Das harte Herz wurde beim Gedanken an die sterbende Mutter demütig. Alle Vergehen, die ich je in der Vergangenheit ihr gegenüber begangen, erwachten in meiner Erinnerung. Alles Gute, was ich von ihr empfangen, erstand vor mir. Ich dachte an die Kindheit, als sie die ersten Ansätze meines Geistes, meiner Persönlichkeit pflegte; ich dachte daran, daß sie in der furchtbaren Zeit vor der Verhaftung meine beste moralische Stütze gewesen war; an die Freude, die mir die seltenen Zusammenkünfte im Gefängnis vor der Verhandlung verschafften, die ich im Umgang mit ihr in den entscheidenden Tagen des Gerichtes empfunden hatte.

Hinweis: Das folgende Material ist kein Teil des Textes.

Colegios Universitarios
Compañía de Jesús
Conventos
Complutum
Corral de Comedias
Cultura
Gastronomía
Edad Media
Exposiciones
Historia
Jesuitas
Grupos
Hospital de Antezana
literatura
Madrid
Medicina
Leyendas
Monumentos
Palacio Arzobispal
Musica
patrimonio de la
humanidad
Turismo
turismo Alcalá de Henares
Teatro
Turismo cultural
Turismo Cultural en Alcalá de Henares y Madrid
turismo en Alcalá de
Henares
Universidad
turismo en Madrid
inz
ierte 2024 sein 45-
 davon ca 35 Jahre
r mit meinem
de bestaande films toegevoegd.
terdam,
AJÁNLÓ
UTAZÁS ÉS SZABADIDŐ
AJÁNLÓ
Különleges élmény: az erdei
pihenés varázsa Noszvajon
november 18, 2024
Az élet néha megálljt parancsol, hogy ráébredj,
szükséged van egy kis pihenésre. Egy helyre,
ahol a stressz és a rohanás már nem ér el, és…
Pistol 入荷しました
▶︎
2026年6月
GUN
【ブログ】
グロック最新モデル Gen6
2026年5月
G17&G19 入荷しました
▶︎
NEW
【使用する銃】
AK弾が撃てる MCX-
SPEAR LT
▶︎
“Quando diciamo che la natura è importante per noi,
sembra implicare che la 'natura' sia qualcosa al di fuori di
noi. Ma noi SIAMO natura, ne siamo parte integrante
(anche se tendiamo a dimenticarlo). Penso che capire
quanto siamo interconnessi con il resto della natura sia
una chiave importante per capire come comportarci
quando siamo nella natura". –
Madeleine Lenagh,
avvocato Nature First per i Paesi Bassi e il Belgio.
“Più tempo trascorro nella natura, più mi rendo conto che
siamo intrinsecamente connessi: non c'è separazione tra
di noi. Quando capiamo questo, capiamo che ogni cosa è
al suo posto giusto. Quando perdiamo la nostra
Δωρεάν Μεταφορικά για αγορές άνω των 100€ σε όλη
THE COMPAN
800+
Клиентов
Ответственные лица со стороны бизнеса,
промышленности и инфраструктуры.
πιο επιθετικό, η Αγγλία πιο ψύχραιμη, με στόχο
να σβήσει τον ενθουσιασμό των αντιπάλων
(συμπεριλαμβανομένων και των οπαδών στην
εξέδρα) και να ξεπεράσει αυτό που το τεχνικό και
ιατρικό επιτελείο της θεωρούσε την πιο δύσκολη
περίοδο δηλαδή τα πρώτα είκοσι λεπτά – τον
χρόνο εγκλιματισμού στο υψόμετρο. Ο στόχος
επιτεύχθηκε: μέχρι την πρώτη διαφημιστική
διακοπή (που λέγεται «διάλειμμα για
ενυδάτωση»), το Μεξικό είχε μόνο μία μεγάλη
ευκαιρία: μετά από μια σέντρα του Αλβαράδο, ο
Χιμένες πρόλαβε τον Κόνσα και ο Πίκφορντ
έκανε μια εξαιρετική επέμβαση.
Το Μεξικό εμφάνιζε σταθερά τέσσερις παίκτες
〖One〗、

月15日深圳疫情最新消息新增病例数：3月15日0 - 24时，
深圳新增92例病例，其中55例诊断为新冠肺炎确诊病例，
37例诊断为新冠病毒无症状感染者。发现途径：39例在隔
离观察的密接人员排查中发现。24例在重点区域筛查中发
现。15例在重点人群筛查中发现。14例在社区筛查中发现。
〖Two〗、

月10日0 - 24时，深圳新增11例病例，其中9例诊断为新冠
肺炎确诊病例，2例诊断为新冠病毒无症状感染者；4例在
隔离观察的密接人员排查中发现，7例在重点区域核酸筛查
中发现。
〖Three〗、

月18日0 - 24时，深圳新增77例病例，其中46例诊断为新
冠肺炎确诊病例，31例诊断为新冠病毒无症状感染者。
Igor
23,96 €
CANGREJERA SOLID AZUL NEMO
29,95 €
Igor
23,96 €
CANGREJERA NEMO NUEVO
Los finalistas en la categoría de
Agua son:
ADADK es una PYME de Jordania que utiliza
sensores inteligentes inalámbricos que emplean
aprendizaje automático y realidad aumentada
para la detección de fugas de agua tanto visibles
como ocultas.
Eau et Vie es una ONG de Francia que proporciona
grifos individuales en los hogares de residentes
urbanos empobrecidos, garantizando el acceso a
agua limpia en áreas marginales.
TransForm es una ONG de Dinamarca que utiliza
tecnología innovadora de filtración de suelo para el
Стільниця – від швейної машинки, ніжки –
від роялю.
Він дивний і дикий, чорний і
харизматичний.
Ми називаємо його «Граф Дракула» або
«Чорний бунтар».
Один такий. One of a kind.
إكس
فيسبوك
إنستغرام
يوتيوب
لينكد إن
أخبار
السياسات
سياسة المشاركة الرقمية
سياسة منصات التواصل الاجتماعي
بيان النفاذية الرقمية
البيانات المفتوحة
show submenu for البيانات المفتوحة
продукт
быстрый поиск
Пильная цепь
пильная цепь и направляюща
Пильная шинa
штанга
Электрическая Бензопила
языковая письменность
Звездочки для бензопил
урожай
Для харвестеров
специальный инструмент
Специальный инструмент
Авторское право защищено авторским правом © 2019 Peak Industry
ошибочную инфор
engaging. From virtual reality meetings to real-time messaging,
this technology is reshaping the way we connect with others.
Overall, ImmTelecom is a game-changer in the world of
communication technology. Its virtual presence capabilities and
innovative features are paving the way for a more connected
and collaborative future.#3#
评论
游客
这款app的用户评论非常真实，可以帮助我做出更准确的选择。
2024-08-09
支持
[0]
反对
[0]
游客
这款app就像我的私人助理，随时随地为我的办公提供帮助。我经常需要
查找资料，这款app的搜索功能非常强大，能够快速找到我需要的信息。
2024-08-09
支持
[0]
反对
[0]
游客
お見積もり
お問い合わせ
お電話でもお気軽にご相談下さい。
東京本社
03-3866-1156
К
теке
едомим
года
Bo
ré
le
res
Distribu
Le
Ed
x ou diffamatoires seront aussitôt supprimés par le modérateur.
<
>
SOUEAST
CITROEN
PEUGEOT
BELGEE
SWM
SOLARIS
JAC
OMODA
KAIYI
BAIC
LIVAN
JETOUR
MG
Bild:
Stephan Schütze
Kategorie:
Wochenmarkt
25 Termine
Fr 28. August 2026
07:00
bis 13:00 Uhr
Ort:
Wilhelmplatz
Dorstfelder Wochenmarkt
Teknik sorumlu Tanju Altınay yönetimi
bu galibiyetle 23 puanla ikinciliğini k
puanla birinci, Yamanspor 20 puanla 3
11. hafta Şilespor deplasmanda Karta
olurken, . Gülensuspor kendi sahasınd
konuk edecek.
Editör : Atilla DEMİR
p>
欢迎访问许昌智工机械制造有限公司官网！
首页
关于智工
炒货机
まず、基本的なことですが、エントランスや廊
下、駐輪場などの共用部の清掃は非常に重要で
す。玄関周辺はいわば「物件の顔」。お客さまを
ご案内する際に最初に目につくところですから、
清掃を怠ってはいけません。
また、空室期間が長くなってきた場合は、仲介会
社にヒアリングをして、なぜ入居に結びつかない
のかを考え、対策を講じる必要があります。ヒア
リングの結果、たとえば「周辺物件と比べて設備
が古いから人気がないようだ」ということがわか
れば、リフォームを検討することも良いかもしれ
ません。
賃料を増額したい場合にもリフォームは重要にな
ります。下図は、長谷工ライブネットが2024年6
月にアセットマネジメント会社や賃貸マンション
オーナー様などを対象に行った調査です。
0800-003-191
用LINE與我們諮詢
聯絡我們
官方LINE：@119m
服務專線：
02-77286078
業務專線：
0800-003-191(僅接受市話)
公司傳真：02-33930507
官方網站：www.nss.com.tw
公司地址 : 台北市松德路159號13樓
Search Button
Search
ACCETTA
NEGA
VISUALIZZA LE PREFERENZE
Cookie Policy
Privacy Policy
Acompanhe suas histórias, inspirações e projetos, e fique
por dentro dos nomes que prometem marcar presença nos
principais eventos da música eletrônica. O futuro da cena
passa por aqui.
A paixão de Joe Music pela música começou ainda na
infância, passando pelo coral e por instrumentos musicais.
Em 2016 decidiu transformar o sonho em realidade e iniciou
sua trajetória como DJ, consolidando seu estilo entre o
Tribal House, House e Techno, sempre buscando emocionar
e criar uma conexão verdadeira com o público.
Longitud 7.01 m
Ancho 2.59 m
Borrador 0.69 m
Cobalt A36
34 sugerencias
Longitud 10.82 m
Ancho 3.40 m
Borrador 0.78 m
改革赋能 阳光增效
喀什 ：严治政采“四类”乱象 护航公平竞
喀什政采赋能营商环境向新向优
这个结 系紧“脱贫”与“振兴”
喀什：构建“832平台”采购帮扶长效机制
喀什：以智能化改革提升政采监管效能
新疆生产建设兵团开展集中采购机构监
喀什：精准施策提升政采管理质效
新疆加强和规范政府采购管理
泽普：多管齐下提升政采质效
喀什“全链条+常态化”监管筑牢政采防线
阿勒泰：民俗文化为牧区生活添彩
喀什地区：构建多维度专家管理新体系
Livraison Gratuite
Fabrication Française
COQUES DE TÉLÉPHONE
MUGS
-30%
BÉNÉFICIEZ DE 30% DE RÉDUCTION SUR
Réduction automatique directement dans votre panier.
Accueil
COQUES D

Alles wurde wach. Viel, sehr viel hatte sie mir gegeben. Und ich, was gab ich ihr? Anfangs durch die frühe Heirat und später durch die revolutionäre Tätigkeit mit ihren Folgen von ihr getrennt! Nichts als Leid. Und wieviel Leid! Rücksichtslosigkeit, Egoismus, der der Jugend eigen ist; Mangel an Verstehen ... Manches scharfe Wort ... manches verletzende Lächeln ... mancher kleine Nadelstich aus jugendlichem Übermut ... alles wachte auf und peinigte die erwachte Erinnerung. Nichts, absolut nichts hatte ich im Leben gegeben.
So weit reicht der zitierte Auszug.